Kennedy engaged leaders in business and government to serve on the committee and Conway Kohler was appointed chair of the executive committee. Kennedy's proposals resulted in funding for 55,000 youth to serve in the new Youth Conservation Corps and for other youth to be paid to work in organizations that served in what the President called, "hard hit slums or rural poverty areas."

== National Commission on Resources for Youth ==
Starting in 1966, Conway Kohler brought together a group of prominent educators, social scientists and business leaders who were to establish and become the board of the National Commission on Resources for Youth (NCRY) which she directed until her retirement in 1982. (Note: For a list of the initial board members see: National Commission on Resources for Youth (1974). "New Roles for Youth in School and Community") NCRY sought to address the increasing difficulty young people faced in making the transition from adolescence to constructive adulthood.

NCRY designed and promoted what it called "youth participation", an approach to youth programs and education in which young people address genuine challenges in communities and schools. Its work was an early effort to place youth development programming throughout school and non-school hours. From its office in New York City, NCRY identified hundreds of programs in schools and community centers throughout the country in which young people had significant roles. It developed and guided a network of skilled observers to document these programs.

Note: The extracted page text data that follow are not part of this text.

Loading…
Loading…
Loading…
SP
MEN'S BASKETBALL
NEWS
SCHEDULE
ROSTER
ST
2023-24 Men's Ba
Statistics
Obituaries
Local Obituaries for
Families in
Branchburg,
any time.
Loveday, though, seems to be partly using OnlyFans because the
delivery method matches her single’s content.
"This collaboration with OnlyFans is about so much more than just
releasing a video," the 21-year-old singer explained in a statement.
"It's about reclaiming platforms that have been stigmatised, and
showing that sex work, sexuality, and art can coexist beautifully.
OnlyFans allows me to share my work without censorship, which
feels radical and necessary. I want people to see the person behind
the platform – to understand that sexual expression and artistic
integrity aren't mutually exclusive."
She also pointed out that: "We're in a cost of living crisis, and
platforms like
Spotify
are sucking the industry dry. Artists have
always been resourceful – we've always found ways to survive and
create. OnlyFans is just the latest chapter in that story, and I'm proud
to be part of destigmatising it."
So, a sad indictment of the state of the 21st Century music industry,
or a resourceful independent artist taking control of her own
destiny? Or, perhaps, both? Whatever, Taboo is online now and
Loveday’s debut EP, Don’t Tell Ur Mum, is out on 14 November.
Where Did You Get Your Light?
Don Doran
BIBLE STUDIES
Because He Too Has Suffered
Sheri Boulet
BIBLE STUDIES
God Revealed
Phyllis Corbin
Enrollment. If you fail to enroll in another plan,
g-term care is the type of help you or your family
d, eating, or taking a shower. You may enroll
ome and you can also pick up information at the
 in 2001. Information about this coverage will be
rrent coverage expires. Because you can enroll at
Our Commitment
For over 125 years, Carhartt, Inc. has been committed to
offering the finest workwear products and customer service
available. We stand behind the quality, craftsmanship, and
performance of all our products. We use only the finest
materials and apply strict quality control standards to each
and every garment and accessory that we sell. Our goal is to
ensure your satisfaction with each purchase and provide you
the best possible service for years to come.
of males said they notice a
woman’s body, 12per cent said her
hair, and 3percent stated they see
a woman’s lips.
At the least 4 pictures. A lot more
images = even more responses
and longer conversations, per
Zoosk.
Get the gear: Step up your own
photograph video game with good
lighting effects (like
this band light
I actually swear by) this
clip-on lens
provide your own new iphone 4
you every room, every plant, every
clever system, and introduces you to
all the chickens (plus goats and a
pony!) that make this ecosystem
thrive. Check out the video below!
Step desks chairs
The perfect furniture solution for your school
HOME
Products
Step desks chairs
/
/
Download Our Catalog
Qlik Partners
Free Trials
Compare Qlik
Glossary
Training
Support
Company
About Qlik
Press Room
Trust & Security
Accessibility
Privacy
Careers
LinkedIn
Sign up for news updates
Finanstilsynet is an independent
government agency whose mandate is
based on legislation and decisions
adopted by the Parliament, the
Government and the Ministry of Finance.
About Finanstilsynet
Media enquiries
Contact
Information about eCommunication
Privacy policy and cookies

Drawing from what it learned, NCRY developed a model for what a youth participation program should include: youth should identify genuine needs in a community or school, develop projects to address these needs, work as partners with adults, make decisions, and reflect on the work.

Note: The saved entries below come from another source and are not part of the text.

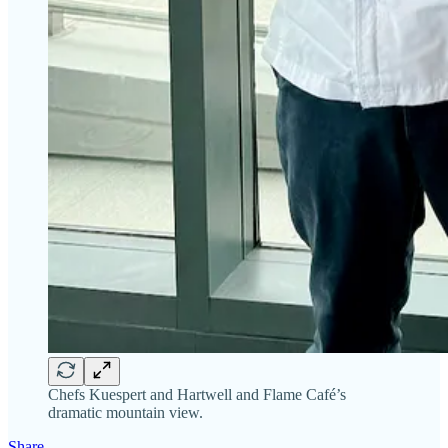
Chefs Kuespert and Hartwell and Flame Café’s
dramatic mountain view.
Share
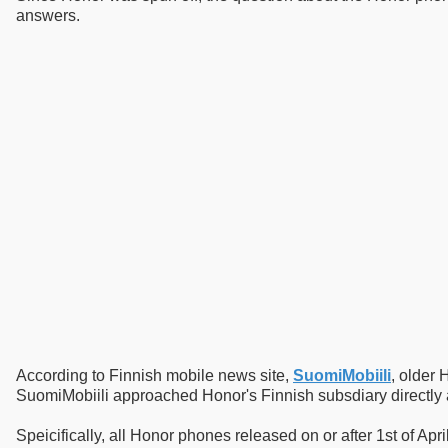
answers.
According to Finnish mobile news site,
SuomiMobiili
, older
SuomiMobiili approached Honor's Finnish subsdiary directly a
Speicifically, all Honor phones released on or after 1st of Ap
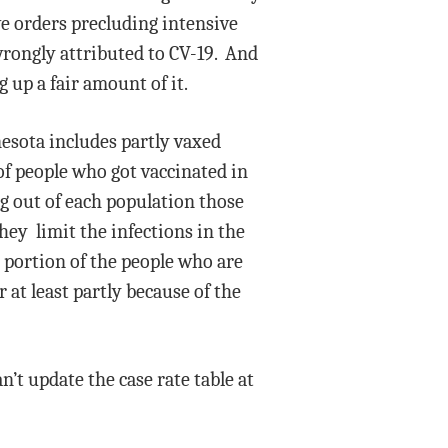
ve orders precluding intensive
wrongly attributed to CV-19. And
 up a fair amount of it.
nesota includes partly vaxed
f people who got vaccinated in
ng out of each population those
hey limit the infections in the
t portion of the people who are
 at least partly because of the
n’t update the case rate table at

NCRY seeded youth participation programs throughout the country. To support this effort it created publications, training manuals and protocols, films, and offered onsite assistance. Kohler and members of her board reached out to state and national policy makers, business people and private funders encouraging them to support youth participation. Additionally, NCRY developed two models of its own: Youth Tutoring Youth (YTY) and the Day Care Youth Helper Program. YTY was more fully developed and is described in the book, Children Teach Children.

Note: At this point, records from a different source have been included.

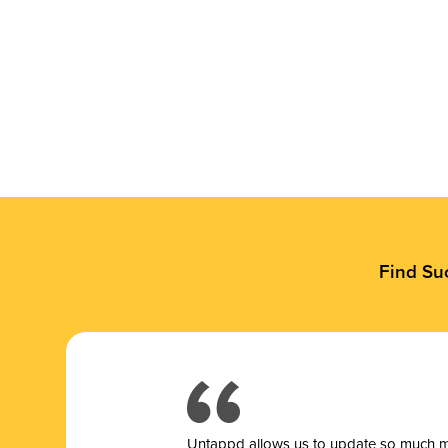
Find Su
Untappd allows us to update so much mor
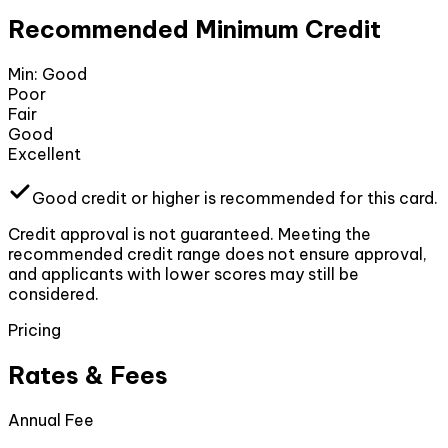
Recommended Minimum Credit
Min:
Good
Poor
Fair
Good
Excellent
Good
credit or higher
is recommended for this card.
Credit approval is not guaranteed. Meeting the
recommended credit range does not ensure approval,
and applicants with lower scores may still be
considered.
Pricing
Rates & Fees
Annual Fee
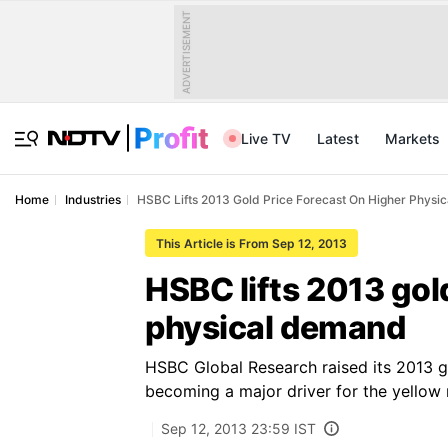
ADVERTISEMENT
Live TV
Latest
Markets
Home
Industries
HSBC Lifts 2013 Gold Price Forecast On Higher Phys
This Article is From Sep 12, 2013
HSBC lifts 2013 gol
physical demand
HSBC Global Research raised its 2013 g
becoming a major driver for the yellow 
Sep 12, 2013 23:59 IST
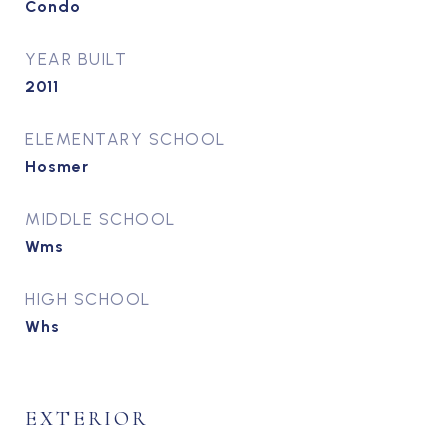
Condo
YEAR BUILT
2011
ELEMENTARY SCHOOL
Hosmer
MIDDLE SCHOOL
Wms
HIGH SCHOOL
Whs
EXTERIOR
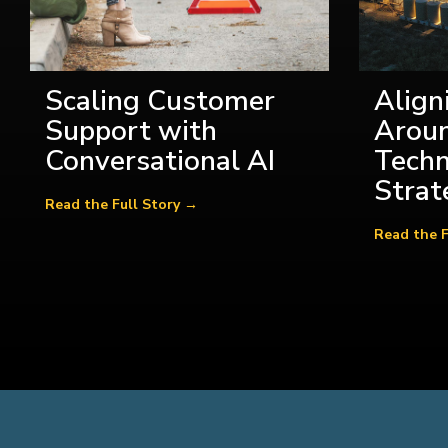
Scaling Customer
Align
Support with
Aroun
Conversational AI
Tech
Strat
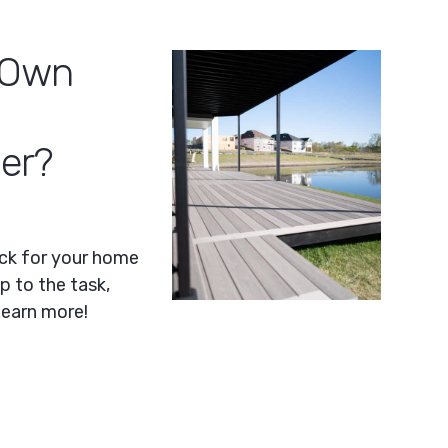
y Own
der?
eck for your home
p to the task,
Learn more!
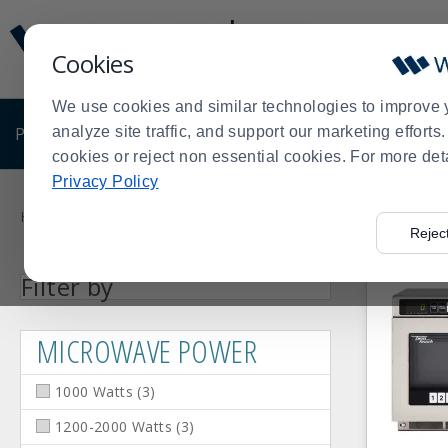
Display
Current
Update
Order
Cookies
Message
Display
Updated
Current
We use cookies and similar technologies to improve 
Order
PRODUCTS
analyze site traffic, and support our marketing effort
SHOP BY BUSINESS
EXCLUSIVE DE
cookies or reject non essential cookies. For more det
Privacy Policy
Product
List
Home
Products
Kitchen Prep Equipment
Shop by Manufa
>
>
>
Rejec
Facet
Facet
Facet
1000
2000+
1200-
Press
Microwave
Filter by
Value
Value
Value
Watts
Watts
2000
enter
Power
(3)
(1)
Watts
(3)
to
MICROWAVE POWER
collapse
or
1000 Watts
(
3
)
expand
the
1200-2000 Watts
(
3
)
menu.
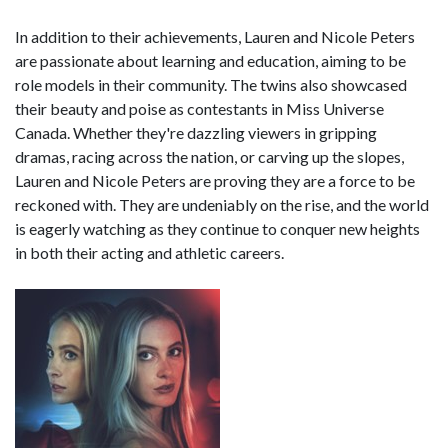
In addition to their achievements, Lauren and Nicole Peters
are passionate about learning and education, aiming to be
role models in their community. The twins also showcased
their beauty and poise as contestants in Miss Universe
Canada. Whether they're dazzling viewers in gripping
dramas, racing across the nation, or carving up the slopes,
Lauren and Nicole Peters are proving they are a force to be
reckoned with. They are undeniably on the rise, and the world
is eagerly watching as they continue to conquer new heights
in both their acting and athletic careers.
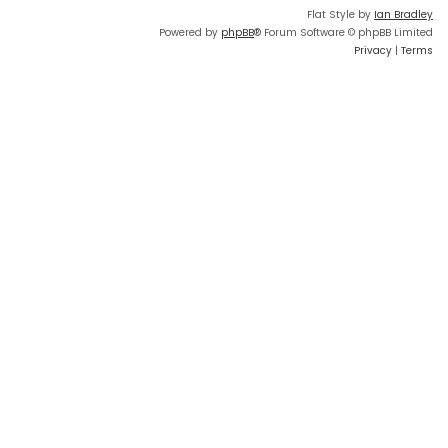
Flat Style by
Ian Bradley
Powered by
phpBB
® Forum Software © phpBB Limited
Privacy
|
Terms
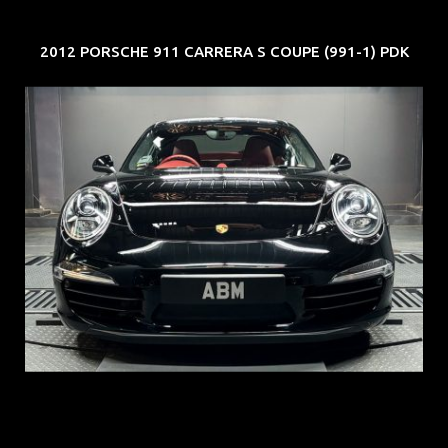
2012 PORSCHE 911 CARRERA S COUPE (991-1) PDK
REG: Feb 12
ARF: $157K
COE: $60K
EXP: Oct 31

With NCRY's training and materials support, YTY demonstrations were conducted in 1967 and 1968 in Philadelphia and Newark for 14 and 15 year olds in after-school and summer projects. Following an encouraging assessment, they were expanded to 15 additional cities. The demonstration that young people, often from poor families, could teach others was compelling and led to YTY's wide adoption. NCRY encouraged the development of a variety of funding sources in the federal departments of Education, Labor and Health, Education and Welfare, as well as local and private sources. In New York City Schools alone, there were more than 100 projects serving 4500 tutees with 1500 tutors.

One of the most thorough evaluations was conducted in the Ontario-Montclair, California School District in 1969-1970. The district compared participating students in middle and elementary school with those who did not participate in its YTY program. It determined that there were increases in reading scores as well as in self-concept. Other promising areas were in discipline and attendance. While the improvements were small, they were consistent among age groups.

== Advocacy and legacy ==
Through her speeches and writing, Conway Kohler advocated constructive pathways from adolescence to adulthood, both in schools and programs outside of school. She is described speaking to teachers in a school in St. Paul, Minnesota: "Judge Kohler mesmerized people. She told stories, ... she appealed to the very best in each of us, and the response was incredible. She helped [the teachers] understand their own importance and the value in helping youngsters feel productive and capable."

Kohler, her board members and other allies influenced people in leadership roles in government, business and education. Her book, Young People Learning to Care describes her efforts to provide opportunities for caring and meaningful contributions by young people.

Conway Kohler died in 1986 of cancer at the age of 82.